Verizon’s origins can be traced back more than a century to the early telephone companies that provided the foundations on which the world’s largest corporation, the American Telephone and Telegraph Company (AT&T), was constructed. AT&T operated until 1984 as a government-regulated telecommunications monopoly. Its nationwide Bell System of regional telephone companies was highly regarded. Following more than a dozen years of antitrust litigation by the federal government, AT&T’s operations were divided into smaller, independent companies in the divestiture of 1984. Its Bell telephone network was divided into seven independent regional Bell operating companies, commonly known as "Baby Bells.” One of the newly independent companies, Philadelphia-based Bell Atlantic (which covered New Jersey), was a direct forerunner of today’s Verizon Communications. Bell Atlantic acquired New York City-based NYNEX in 1997 and moved its headquarters to New York. In 2000 Bell Atlantic acquired yet another major telecommunications company, the GTE Corporation, and Verizon Communications was established.

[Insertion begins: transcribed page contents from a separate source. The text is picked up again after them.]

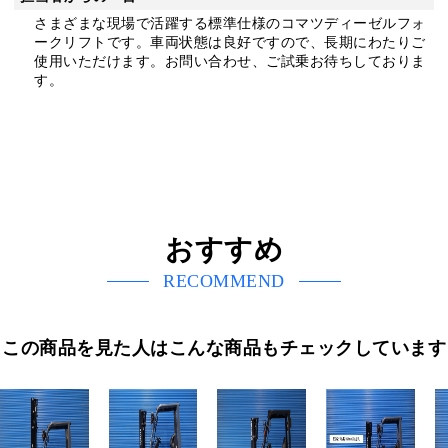
さまざまな現場で活躍する標準仕様のコマツディーゼルフォ
ークリフトです。車両状態は良好ですので、長期にわたりご
使用いただけます。お問い合わせ、ご試乗お待ちしておりま
す。
おすすめ
RECOMMEND
この商品を見た人はこんな商品もチェックしています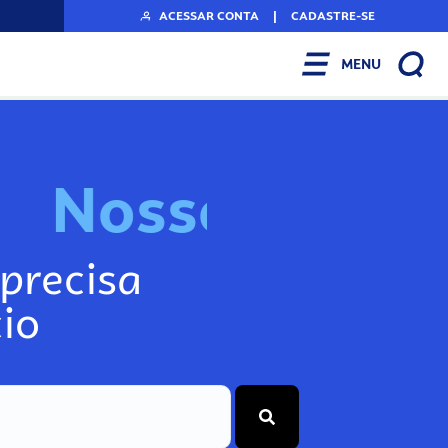
ACESSAR CONTA
|
CADASTRE-SE
MENU
N
o
s
s
o
s
A
r
precisa
io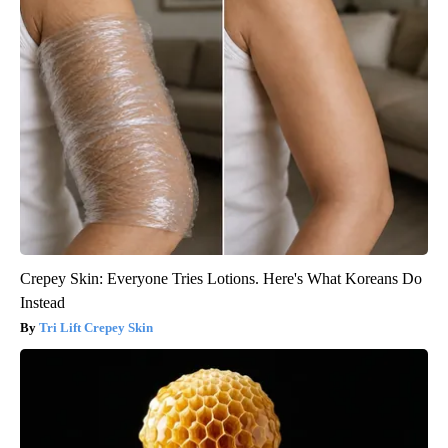
Crepey Skin: Everyone Tries Lotions. Here's What Koreans Do
Instead
Tri Lift Crepey Skin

Verizon Communications has more than 241,000 employees and annual revenues of over $67 billion. The company is the nation’s largest provider of local telephone services. It serves sixty-seven of the top one-hundred domestic markets with wireline services and has over nine million long-distance customers. Verizon has operations in over forty countries worldwide. Within the Garden State, the company operates facilities at several locations, including Bernardsville, Chester, Morris Plains, and Newark.

Verizon Wireless was formed during 2000 as a joint venture combining the wireless operations of Verizon and Vodafone. With over thirty million customers, Verizon Wireless is the nation’s leading provider of wireless communications services. Another Verizon company, Verizon Information Services, is the world’s largest publisher of print and online directories.

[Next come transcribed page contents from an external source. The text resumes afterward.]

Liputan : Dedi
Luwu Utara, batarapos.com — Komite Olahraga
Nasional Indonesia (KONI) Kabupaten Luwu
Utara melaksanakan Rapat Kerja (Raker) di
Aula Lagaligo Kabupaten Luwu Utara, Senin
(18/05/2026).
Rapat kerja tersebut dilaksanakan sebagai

Vernon. 68-square-mile township in northeastern Sussex County. Vernon was set off from Hardyston Township in 1792. Located on the western edge of the Highlands, the Ver-non Valley bisects the township north-south, with Pochuck Mountain and the Wallkill River to the west. Arable land in the valleys attracted European settlers by the 1730s, while iron ore in the mountains brought mining by the time of the Revolution. Iron mining had ceased by 1890, but farming remained the town’s primary endeavor through the 1960s. During the 1920s and 1930s, the town developed summer cabin resorts such as Lake Wallkill and Highland Lakes. Construction of a consolidated school in 1958, along with better highway access, led to the town becoming a bedroom suburb starting in the 1960s. The ski-resort industry came to Vernon in 1964, and tourism and open-space recreation remain important industries. Some 50 percent of the town is open space, including Wawayanda State Park, the Pequannock Watershed, the Wallkill River National Wildlife Refuge, and the Appalachian Trail.

In 2000 the population of 24,686 was 97 percent white. The median household income was $67,566. 

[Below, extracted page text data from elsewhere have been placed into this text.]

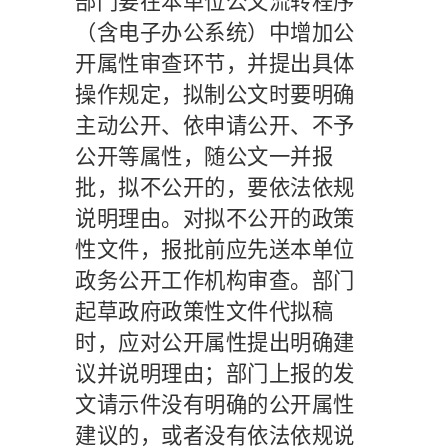
部门要在本单位公文流转程序
（含电子办公系统）中增加公
开属性审查环节，并提出具体
操作规定，拟制公文时要明确
主动公开、依申请公开、不予
公开等属性，随公文一并报
批，拟不公开的，要依法依规
说明理由。对拟不公开的政策
性文件，报批前应先送本单位
政务公开工作机构审查。部门
起草政府政策性文件代拟稿
时，应对公开属性提出明确建
议并说明理由；部门上报的发
文请示件没有明确的公开属性
建议的，或者没有依法依规说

Verona. 2.77-square-mile township in Essex County. Verona and Cedar Grove seceded from Caldwell Township in 1892 and created Verona Township. In 1907 the residents voted to establish Verona as an incorporated borough; in 1981 it again became a township.

Its location between the First and Second Watchung Mountains provided a healthful climate that led to the creation of the Essex County Sanatorium. An important early business was the American Bronze Powder Company, begun in 1876, the first and only such factory in the Western Hemisphere until 1903. The powder was used in wallpaper, ink, finishes, labels, and other products. Annin and Company, the oldest and largest flagmakers in the United States, moved to Verona in 1918. Annin is the largest industry in town, and Celentano Brothers, producer and distributor of frozen Italian foods, is the second largest. Late in the nineteenth century, Capt. Hiram Cook decided to develop his lakefront property as a "Picnic and Pleasure Grounds,” building a boathouse, bathhouse, and small pavilion. Called Eden Wild, his portion of the property was sold to the Verona Lake and Park Association in 1900. Essex County purchased the land in the 1920s and hired the Olmsted brothers to develop what is now Verona Park.

In 2000 the population of 13,533 was 93 percent white. The median household income was $74,619.